I remember our first dance, when one of my friends who managed to get totally wasted within the five minutes of the reception decided to form a circle around us with a gaggle of other girls. My mom didn’t like it. I saw her in slow motion come bounding onto that dance floor with her arm out in front of her like she was doing the Heisman, her face contorted with determination and fury. I stood frozen as she seemed to launch into the air in an attempt to full-body tackle my drunken friend as she screamed, “Father daughter!” at the top of her lungs but in a voice that was like 10 octaves deeper than normal so she sounded like something out of a horror movie.

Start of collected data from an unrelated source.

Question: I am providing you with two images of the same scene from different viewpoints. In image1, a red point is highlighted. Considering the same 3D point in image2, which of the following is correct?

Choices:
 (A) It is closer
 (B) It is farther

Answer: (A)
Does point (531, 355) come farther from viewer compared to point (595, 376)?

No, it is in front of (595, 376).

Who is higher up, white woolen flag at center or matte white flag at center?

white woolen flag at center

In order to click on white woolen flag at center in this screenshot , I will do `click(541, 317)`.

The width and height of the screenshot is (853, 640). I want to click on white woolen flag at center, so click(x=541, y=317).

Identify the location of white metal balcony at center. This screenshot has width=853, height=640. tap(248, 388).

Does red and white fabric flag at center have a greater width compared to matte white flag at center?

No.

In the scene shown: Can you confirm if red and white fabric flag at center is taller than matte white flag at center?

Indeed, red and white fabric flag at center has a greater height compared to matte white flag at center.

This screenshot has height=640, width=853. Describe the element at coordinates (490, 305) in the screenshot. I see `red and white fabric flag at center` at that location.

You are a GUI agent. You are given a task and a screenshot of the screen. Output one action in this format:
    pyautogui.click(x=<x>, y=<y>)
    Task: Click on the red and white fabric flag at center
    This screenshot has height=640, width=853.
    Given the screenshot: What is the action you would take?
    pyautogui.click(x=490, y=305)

I know what she meant to say was, “First dance!” but what came out was “Father daughter!” So my dad, who is sort of an absentminded professor, the guy whose glasses are always on a little bit crooked, came bumbling up with this goofy grin on his face and said, “Father daughter?” and cut in on our first dance.

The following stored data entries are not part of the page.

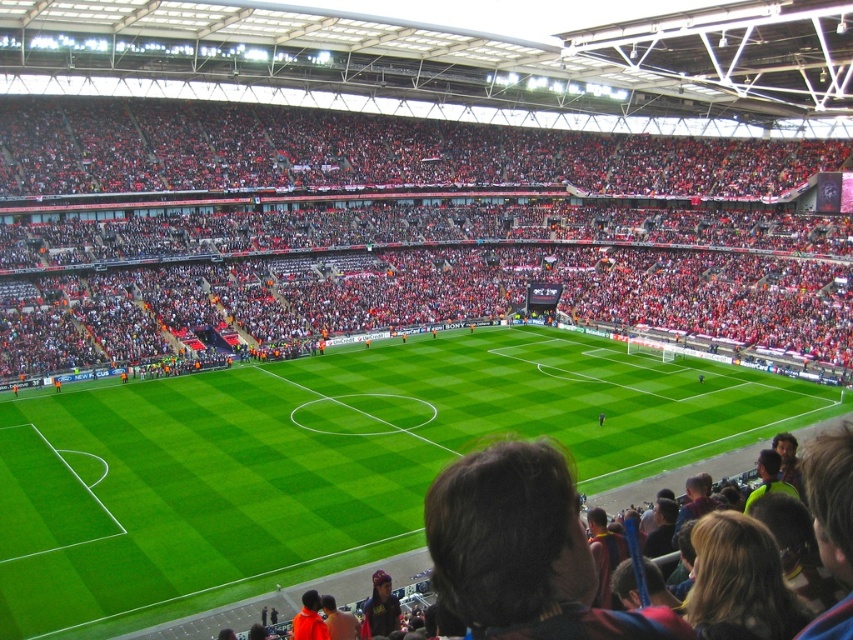 Question: Does red fabric seats at center lie in front of green grass football field at center?

Choices:
 (A) yes
 (B) no

Answer: (B)

Question: Is red fabric seats at center below green grass football field at center?

Choices:
 (A) yes
 (B) no

Answer: (B)

Question: Which object is closer to the camera taking this photo?

Choices:
 (A) red fabric seats at center
 (B) green grass football field at center

Answer: (B)

Question: Does red fabric seats at center lie behind green grass football field at center?

Choices:
 (A) yes
 (B) no

Answer: (A) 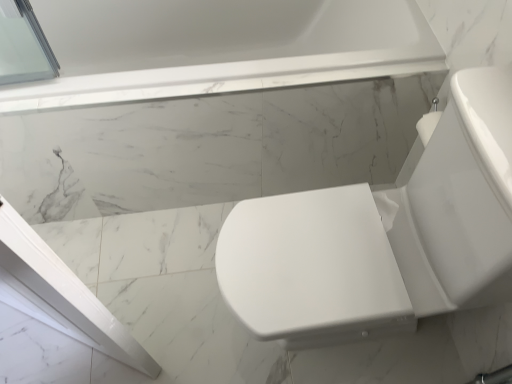 Locate an element on the screen. vacant space situated on the left part of white glossy toilet at right is located at coordinates (174, 286). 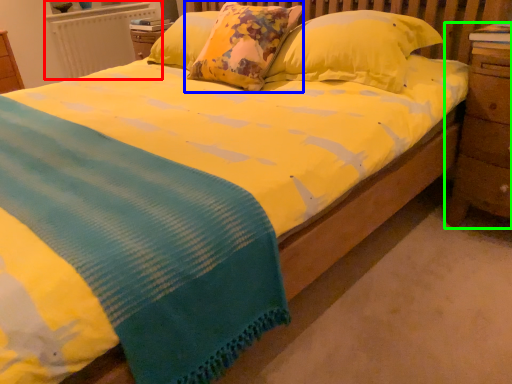 Question: Considering the real-world distances, which object is closest to radiator (highlighted by a red box)? pillow (highlighted by a blue box) or nightstand (highlighted by a green box).

Choices:
 (A) pillow
 (B) nightstand

Answer: (A) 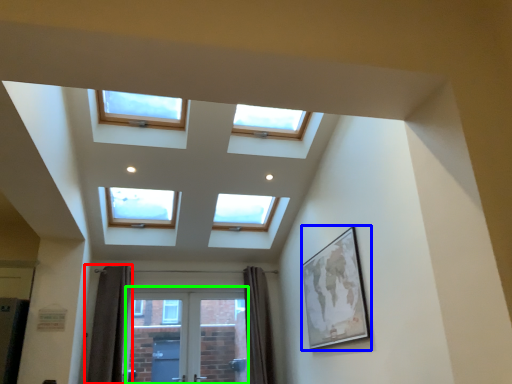 Question: Considering the real-world distances, which object is farthest from curtain (highlighted by a red box)? picture frame (highlighted by a blue box) or screen door (highlighted by a green box)?

Choices:
 (A) picture frame
 (B) screen door

Answer: (A) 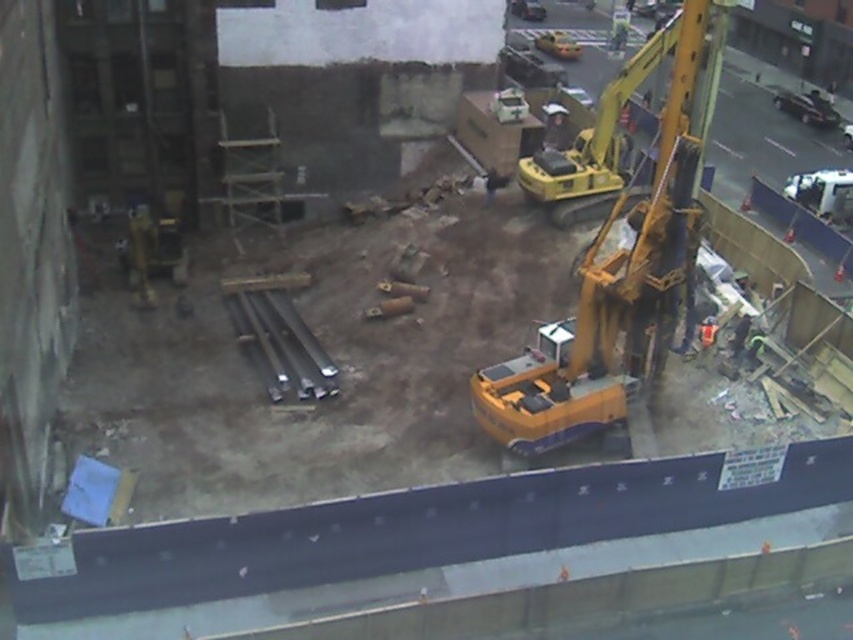 You are a construction worker standing at the edge of the construction site. You need to locate the yellow metallic excavator at center. According to the coordinates provided, where exactly is it located?

The yellow metallic excavator at center is located at coordinates point (x=619, y=259).

Based on the photo, you are an engineer overseeing the construction site. You need to ensure safety by placing a safety net between the yellow metallic excavator at center and the yellow hard hat at center. Which object should the safety net be placed closer to, the one that is higher up?

The yellow hard hat at center is higher up than the yellow metallic excavator at center, so the safety net should be placed closer to the yellow hard hat at center.

You are a construction worker standing at the edge of the construction site. You need to move a heavy tool from the yellow metallic excavator at center to the yellow hard hat at center. Given that your carrying capacity is limited to 10 meters, can you safely transport the tool without assistance?

The distance between the yellow metallic excavator at center and the yellow hard hat at center is 10.72 meters, which exceeds your carrying capacity of 10 meters. Therefore, you cannot safely transport the tool without assistance. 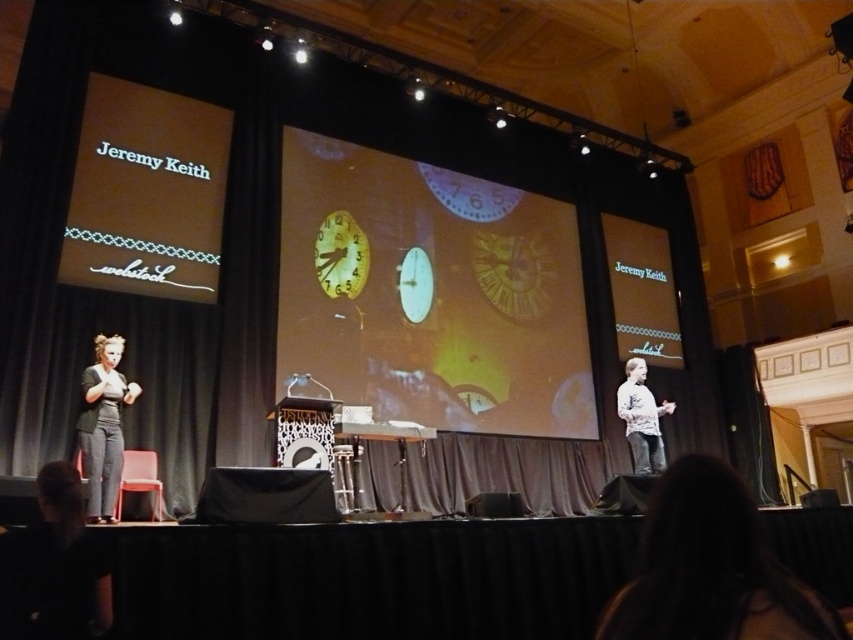 Question: Observing the image, what is the correct spatial positioning of translucent glass clock at center in reference to white textured shirt at center?

Choices:
 (A) right
 (B) left

Answer: (B)

Question: Does translucent glass clock at center appear under dark gray textured pants at left?

Choices:
 (A) yes
 (B) no

Answer: (B)

Question: Which point is closer to the camera?

Choices:
 (A) (x=651, y=520)
 (B) (x=96, y=512)
 (C) (x=637, y=385)

Answer: (A)

Question: Is translucent glass clock at center positioned at the back of dark gray textured pants at left?

Choices:
 (A) yes
 (B) no

Answer: (A)

Question: Among these objects, which one is nearest to the camera?

Choices:
 (A) dark hair at lower right
 (B) translucent glass clock at center

Answer: (A)

Question: Estimate the real-world distances between objects in this image. Which object is closer to the translucent glass clock at center?

Choices:
 (A) dark hair at lower right
 (B) dark gray textured pants at left

Answer: (B) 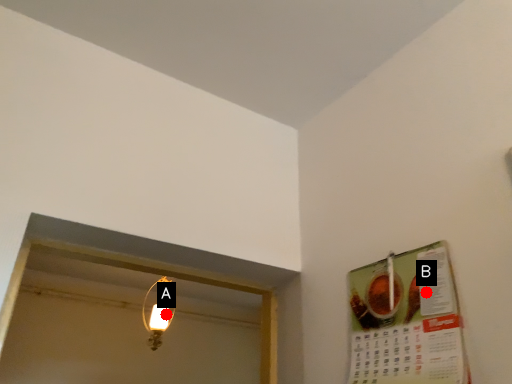 Question: Two points are circled on the image, labeled by A and B beside each circle. Which point appears closest to the camera in this image?

Choices:
 (A) A is closer
 (B) B is closer

Answer: (B) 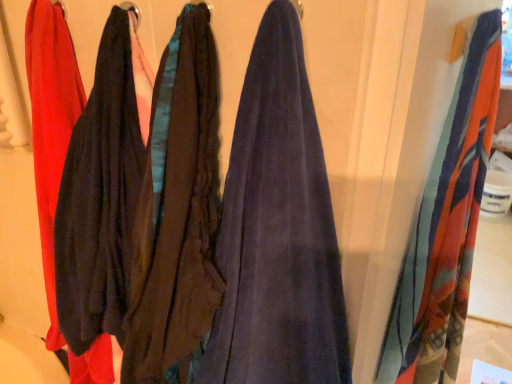 Question: Is matte black fabric at left shorter than printed silk scarf at right?

Choices:
 (A) yes
 (B) no

Answer: (A)

Question: Considering the relative sizes of matte black fabric at left and printed silk scarf at right in the image provided, is matte black fabric at left bigger than printed silk scarf at right?

Choices:
 (A) no
 (B) yes

Answer: (A)

Question: Is matte black fabric at left in contact with printed silk scarf at right?

Choices:
 (A) no
 (B) yes

Answer: (A)

Question: Considering the relative sizes of matte black fabric at left and printed silk scarf at right in the image provided, is matte black fabric at left smaller than printed silk scarf at right?

Choices:
 (A) yes
 (B) no

Answer: (A)

Question: Would you say matte black fabric at left contains printed silk scarf at right?

Choices:
 (A) yes
 (B) no

Answer: (B)

Question: From a real-world perspective, does matte black fabric at left sit lower than printed silk scarf at right?

Choices:
 (A) no
 (B) yes

Answer: (A)

Question: From the image's perspective, is printed silk scarf at right under matte black fabric at left?

Choices:
 (A) yes
 (B) no

Answer: (A)

Question: From a real-world perspective, is printed silk scarf at right located higher than matte black fabric at left?

Choices:
 (A) no
 (B) yes

Answer: (A)

Question: Is printed silk scarf at right thinner than matte black fabric at left?

Choices:
 (A) no
 (B) yes

Answer: (B)

Question: Does printed silk scarf at right have a lesser height compared to matte black fabric at left?

Choices:
 (A) no
 (B) yes

Answer: (A)

Question: Does printed silk scarf at right come in front of matte black fabric at left?

Choices:
 (A) no
 (B) yes

Answer: (A)

Question: Is printed silk scarf at right not inside matte black fabric at left?

Choices:
 (A) no
 (B) yes

Answer: (B)

Question: In the image, is matte black fabric at left on the left side or the right side of printed silk scarf at right?

Choices:
 (A) right
 (B) left

Answer: (B) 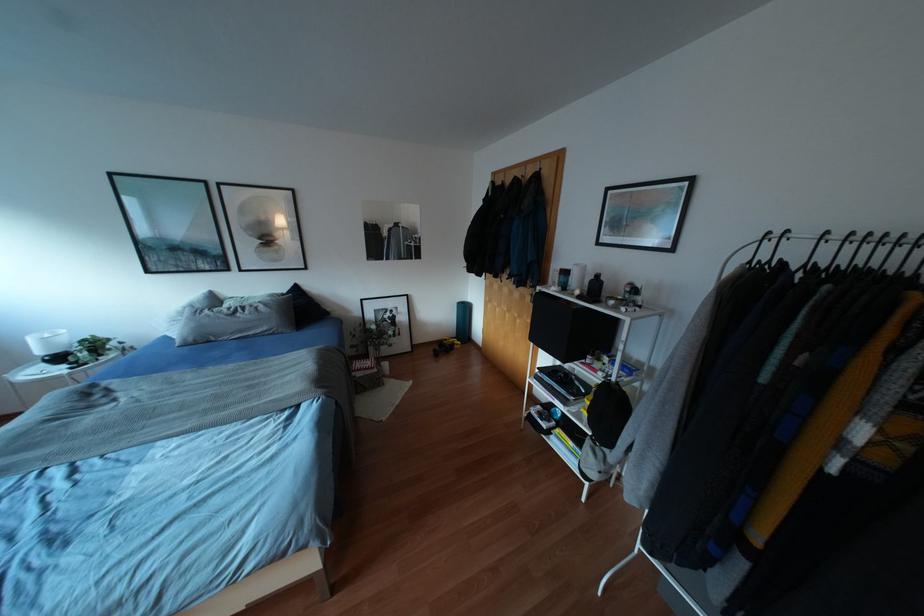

Meanwhile the band, a three-piece jazz ensemble led by my friend Ross, was playing “Five Foot Two, Eyes of Blue,” a 1930s polka number we’d found in a songbook Ryan’s grandfather had kept for his accordion. My dad had this silly grin pasted on his face that remained there throughout the entire weekend like he was half catatonic, so shocked that he had finally, thank effing God, found someone willing to marry his high-maintenance, neurotic, overly emotional and very expensive 41-year-old daughter. So his face was sort of stuck like that.

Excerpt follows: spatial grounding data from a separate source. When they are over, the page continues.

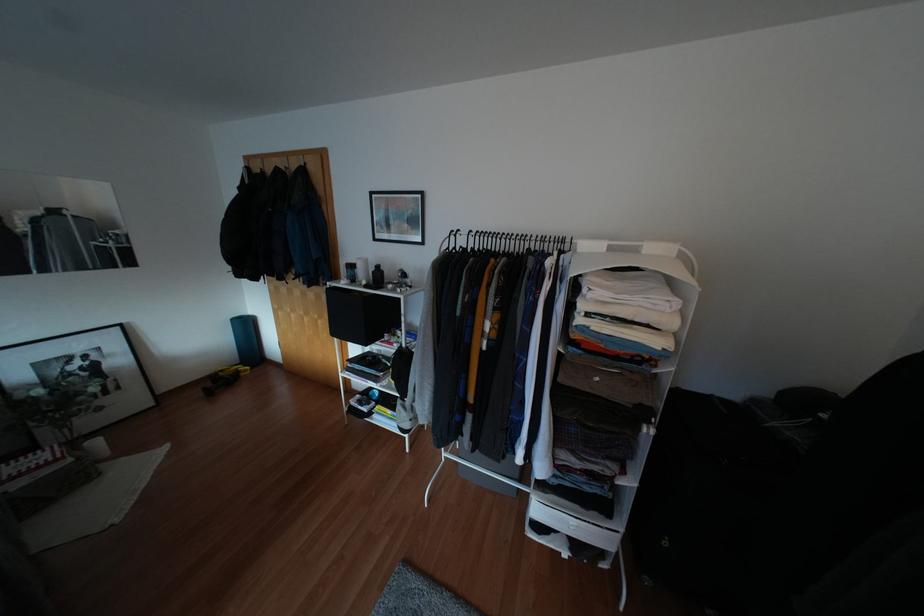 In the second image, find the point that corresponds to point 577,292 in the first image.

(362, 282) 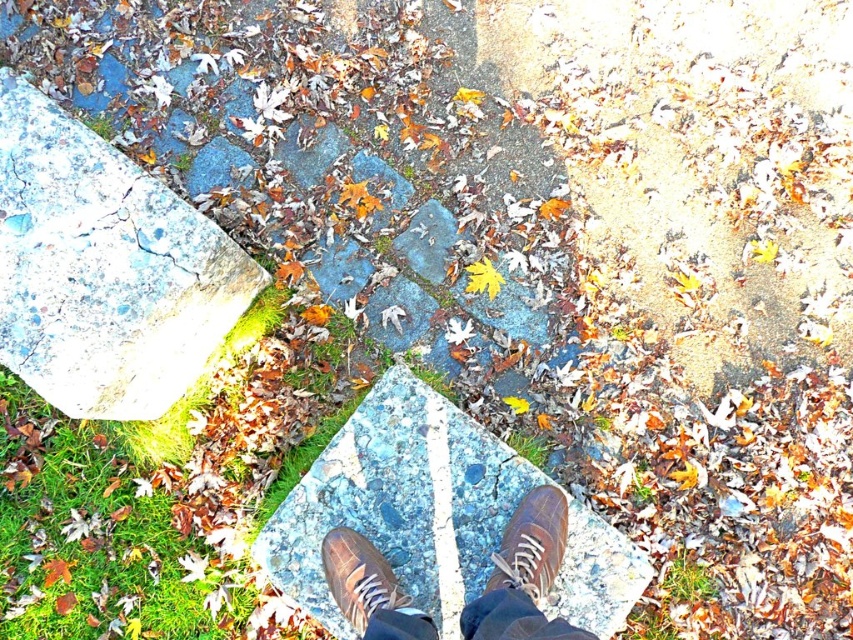 Question: Is green mossy stone at lower left above brown leather shoe at center?

Choices:
 (A) yes
 (B) no

Answer: (A)

Question: Is green mossy stone at lower left to the left of brown leather shoe at center from the viewer's perspective?

Choices:
 (A) yes
 (B) no

Answer: (A)

Question: Which point is farther from the camera taking this photo?

Choices:
 (A) (335, 577)
 (B) (219, 609)
 (C) (399, 609)

Answer: (B)

Question: Which of the following is the farthest from the observer?

Choices:
 (A) (497, 628)
 (B) (190, 413)

Answer: (B)

Question: Is green mossy stone at lower left above brown leather shoes at center?

Choices:
 (A) yes
 (B) no

Answer: (A)

Question: Based on their relative distances, which object is nearer to the green mossy stone at lower left?

Choices:
 (A) brown suede shoe at center
 (B) brown leather shoe at center
 (C) brown leather shoes at center

Answer: (A)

“It’s not every day you give away your 41-year-old daughter,” he’d said during his toast.
I remember the toasts — the toasts were the best part. Sarah made Ryan cry. I have photos to prove it because Dan Bayer took like 100 of them in 30 seconds. If you scroll through them really fast, it looks like a video. She nailed it out of the park with that toast.
The food was good, and I loved the dahlias we’d bought the morning before at the farmers market, those giant ketchup-and-mustard variety, the red-and-yellow ones that are like the size of your head. We had them on the tables in bell jars. I was really proud of that because it was important to me not to be wasteful. I couldn’t imagine spending thousands of dollars for flowers that would be enjoyed for a few hours. People went nuts over those dahlias.
I’d also hand-written personal cards for every guest that I’d put in little jewelry boxes as place settings. People loved them. I was really proud of that, too, because I hate it when you go to weddings and you see the little gifts being left behind on all the tables. I really wanted to do something that meant something.
I remember the photo shoot we did with Kate Holstien and Dan at the top of the mountain after everyone had gone down. Dan was taking photos for the New York Times article that Lois Smith Brady would write about us for the “Vows” column. My mother nearly fell over when she found out.
“I’m not marrying a Rockefeller,” I told Lois. “I’m marrying the maintenance guy.”
But still. My East Coast family was thrilled. Ryan’s parents, being from Minnesota, were like, “Oooo yaaa?” They don’t really care about that kind of stuff, which is precisely what makes them so awesome.
I remember when my drunken friend who interrupted my first dance gave one of those really embarrassing drunken toasts, spilled an entire pint of beer on me and then puked in the kitchen at the Sky during our after-party.
I remember when my cousin told my friend Holli that Bob Braudis was Neil Young and she believed him, going so far as to ask our former sheriff for his autograph. I always did think he was a rock star.
I remember when someone figured out that our thousand-dollar wedding cake, which had been mistaken for a display cake and never served, was real. He started passing it around, and everyone took huge bites out of it. I have a great photo of my mother-in-law with her whole face in that cake — so busted.
I remember thinking, “I can’t believe I just married the most amazing man in the whole world.”
Two years later, I find myself sitting here thinking the same thing.